Was there a time in history when God didn't have a name in a world of pure spirituality? Florida therapist thinks so

Imaginative depiction of people during the Stone Age, by Viktor Vasnetsov (1848-1926) (Wikipedia)

Different religions call God by different names: Yahweh, Allah and Jehovah among others. A family therapist and a Presbyterian clergyman, however, is going beyond these, and thinking of a time when God did not have a name at all.

William Morrow, a family and marriage therapist based in Florida, theorised that life was simpler back at a time when human beings did not have a name to call God yet.

"Of course, every religion has its own name for God: Yahweh, Allah. So I am thinking that there must have been a time when God didn't have a name, which probably made it simpler," he said in an article in The Gospel Herald.

Morrow—who also wrote the book "The Rain Doesn't Fall Straight Down: A Positive Slant on Marriage Relationships"—even implied that naming God could have led to some discord during ancient times.

"No religious wars, no theological debates. It would have been easier to focus on the spiritual connection to whatever force in the universe we just knew was there," he said.

Nevertheless, the therapist imagines a world without a name for God to be something of pure spirituality.

"Too bad we can't turn the clock of history back to the earliest human experience of the Great Mystery, where thoughts were not well-formed, and there were just bare-naked experiences," Morrow said.
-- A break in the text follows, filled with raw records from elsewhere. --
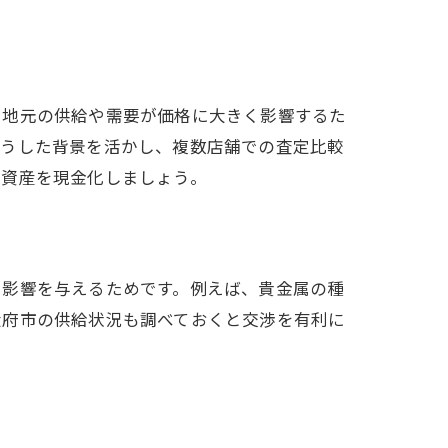
、地元の供給や需要が価格に大きく影響するた
こうした背景を活かし、複数店舗での査定比較
く資産を現金化しましょう。
に影響を与えるためです。例えば、貴金属の種
大府市の供給状況も調べておくと交渉を有利に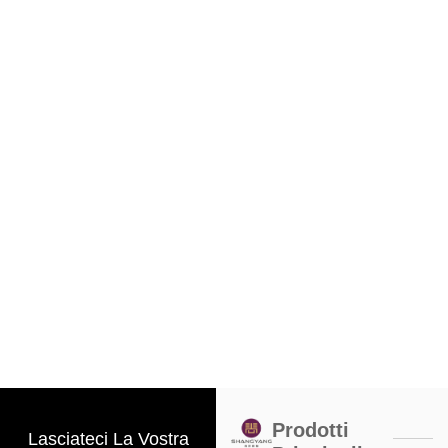
Prodotti
Lasciateci La Vostra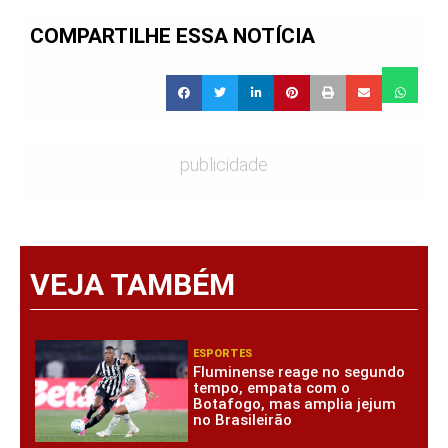
COMPARTILHE ESSA NOTÍCIA
publicidade
VEJA TAMBÉM
ESPORTES
Fluminense reage no segundo
tempo, empata com o
Botafogo, mas amplia jejum
no Brasileirão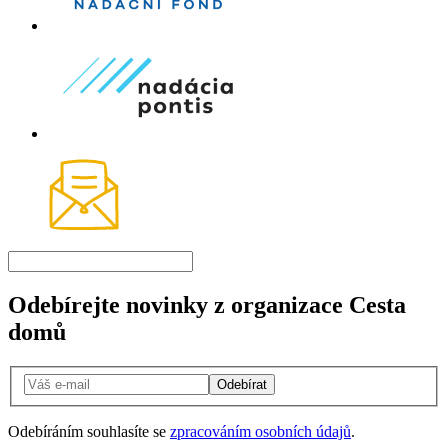
Odebírejte novinky z organizace Cesta
domů
Odebírat
Odebíráním souhlasíte se
zpracováním osobních údajů
.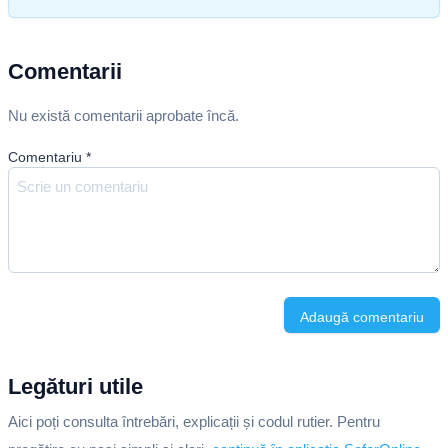
Comentarii
Nu există comentarii aprobate încă.
Comentariu
*
Adaugă comentariu
Legături utile
Aici poți consulta întrebări, explicații și codul rutier. Pentru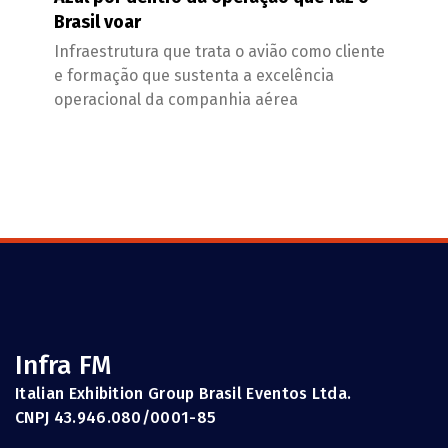
Brasil voar
Infraestrutura que trata o avião como cliente
e formação que sustenta a excelência
operacional da companhia aérea
Infra FM
Italian Exhibition Group Brasil Eventos Ltda.
CNPJ 43.946.080/0001-85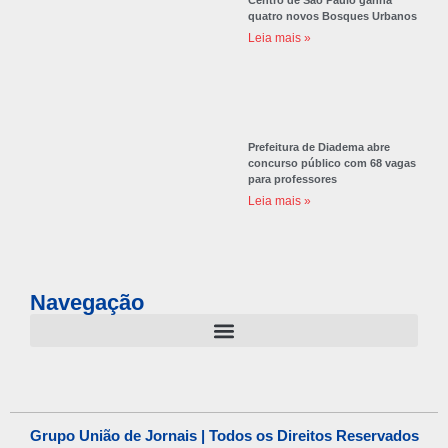
quatro novos Bosques Urbanos
Leia mais »
Prefeitura de Diadema abre
concurso público com 68 vagas
para professores
Leia mais »
Navegação
Grupo União de Jornais | Todos os Direitos Reservados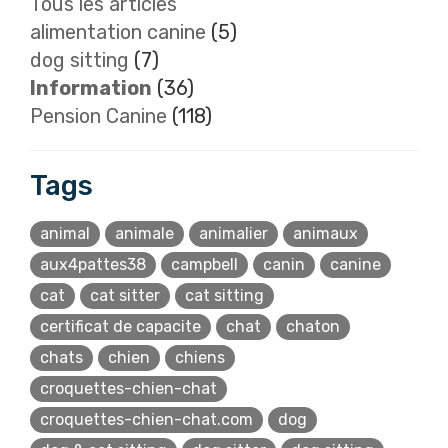
Tous les articles
alimentation canine
(5)
dog sitting
(7)
Information
(36)
Pension Canine
(118)
Tags
animal
animale
animalier
animaux
aux4pattes38
campbell
canin
canine
cat
cat sitter
cat sitting
certificat de capacite
chat
chaton
chats
chien
chiens
croquettes-chien-chat
croquettes-chien-chat.com
dog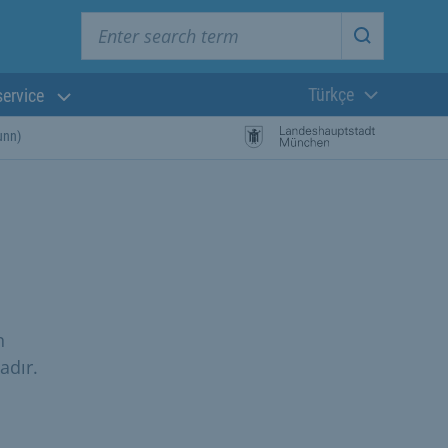
Enter search term
Start searc
Türkçe
service
Güncel dil:
unn)
n
adır.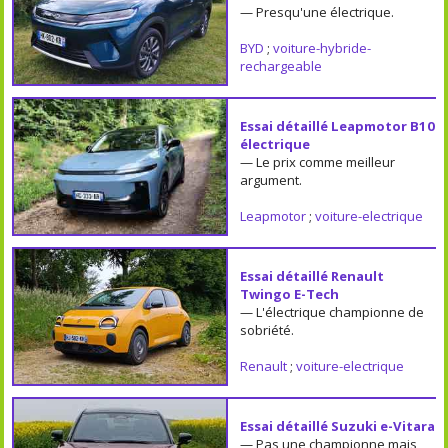
— Presqu'une électrique.
BYD
;
voiture-hybride-
rechargeable
Essai détaillé Leapmotor B10
électrique
— Le prix comme meilleur
argument.
Leapmotor
;
voiture-electrique
Essai détaillé Renault
Twingo E-Tech
— L'électrique championne de
sobriété.
Renault
;
voiture-electrique
Essai détaillé Suzuki e-Vitara
— Pas une championne mais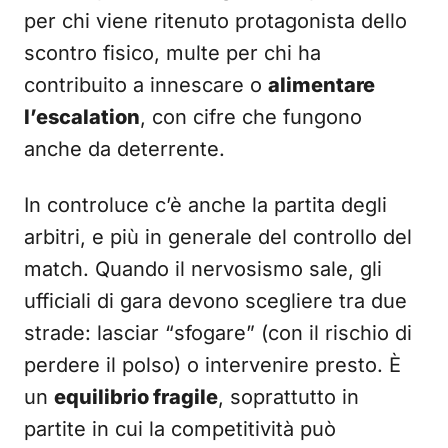
per chi viene ritenuto protagonista dello
scontro fisico, multe per chi ha
contribuito a innescare o
alimentare
l’escalation
, con cifre che fungono
anche da deterrente.
In controluce c’è anche la partita degli
arbitri, e più in generale del controllo del
match. Quando il nervosismo sale, gli
ufficiali di gara devono scegliere tra due
strade: lasciar “sfogare” (con il rischio di
perdere il polso) o intervenire presto. È
un
equilibrio fragile
, soprattutto in
partite in cui la competitività può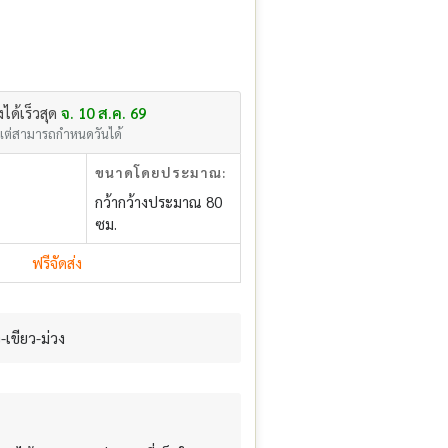
่งได้เร็วสุด
จ. 10 ส.ค. 69
แต่สามารถกำหนดวันได้
ขนาดโดยประมาณ:
กว้ากว้างประมาณ 80
ซม.
ฟรีจัดส่ง
เขียว-ม่วง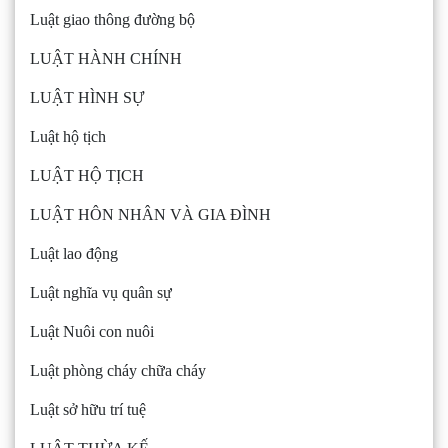
Luật giao thông đường bộ
LUẬT HÀNH CHÍNH
LUẬT HÌNH SỰ
Luật hộ tịch
LUẬT HỘ TỊCH
LUẬT HÔN NHÂN VÀ GIA ĐÌNH
Luật lao động
Luật nghĩa vụ quân sự
Luật Nuôi con nuôi
Luật phòng cháy chữa cháy
Luật sở hữu trí tuệ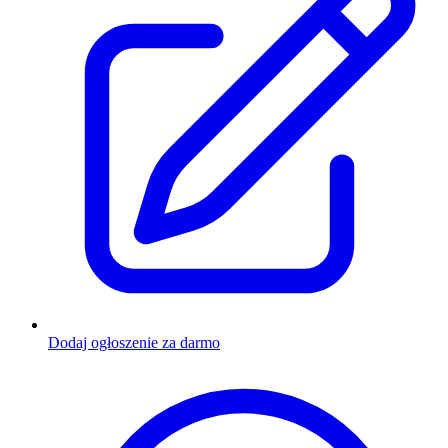
Dodaj ogłoszenie za darmo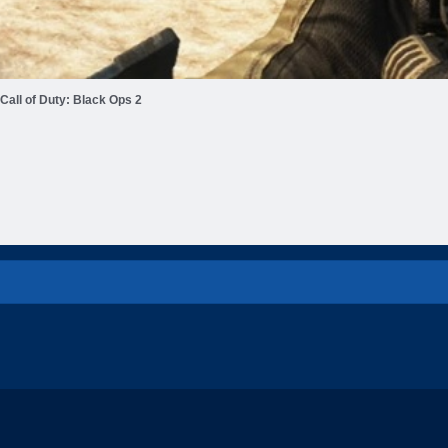
Call of Duty: Black Ops 2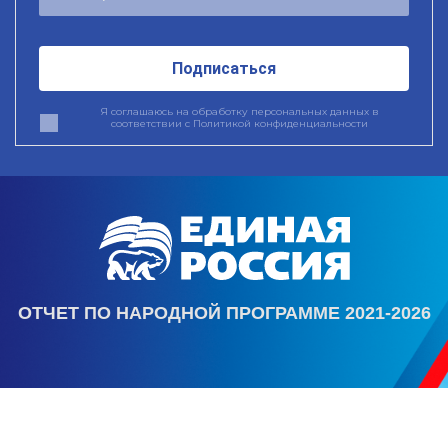
Подписаться
Я соглашаюсь на обработку персональных данных в
соответствии с
Политикой конфиденциальности
ОТЧЕТ ПО НАРОДНОЙ ПРОГРАММЕ 2021-2026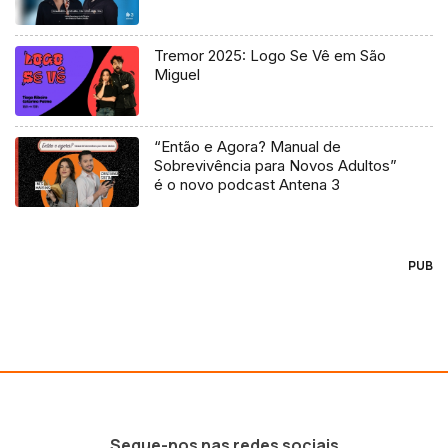
Tremor 2025: Logo Se Vê em São
Miguel
“Então e Agora? Manual de
Sobrevivência para Novos Adultos”
é o novo podcast Antena 3
PUB
Segue-nos nas redes sociais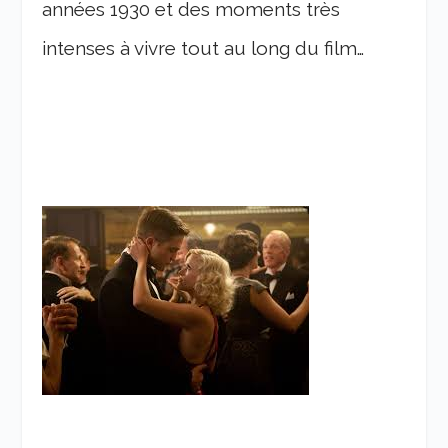
années 1930 et des moments très
intenses à vivre tout au long du film…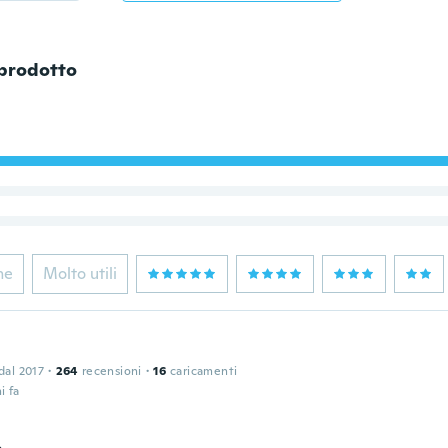
 prodotto
ne
Molto utili
 dal 2017
·
264
recensioni
·
16
caricamenti
i fa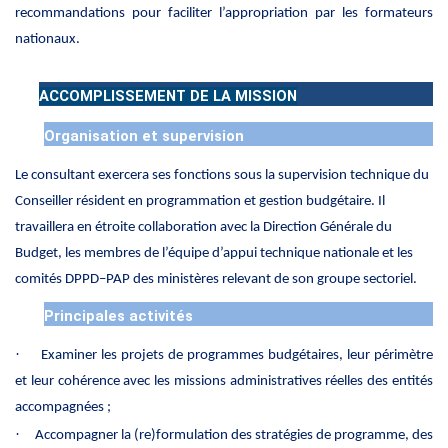
recommandations pour faciliter l’appropriation par les formateurs
nationaux.
ACCOMPLISSEMENT DE LA MISSION
Organisation et supervision
Le consultant exercera ses fonctions sous la supervision technique du
Conseiller résident en programmation et gestion budgétaire. Il
travaillera en étroite collaboration avec la Direction Générale du
Budget, les membres de l’équipe d’appui technique nationale et les
comités DPPD–PAP des ministères relevant de son groupe sectoriel.
Principales activités
·
Examiner les projets de programmes budgétaires, leur périmètre
et leur cohérence avec les missions administratives réelles des entités
accompagnées ;
·
Accompagner la (re)formulation des stratégies de programme, des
He thinks before God was named, human beings just saw Him as a loving and benevolent force.

"Before God had a name, there was a universal yearning for the meaning of all that could be experienced. It's like developmental psychology/anthropology thrown back to its roots," he said.

While his statements are a bit abstract, Morrow has one thing he is sure of: that human beings are going to search for God no matter what.

"I think we humans are hard-wired for searching for truths beyond the five senses. It's just part of who we are," he said.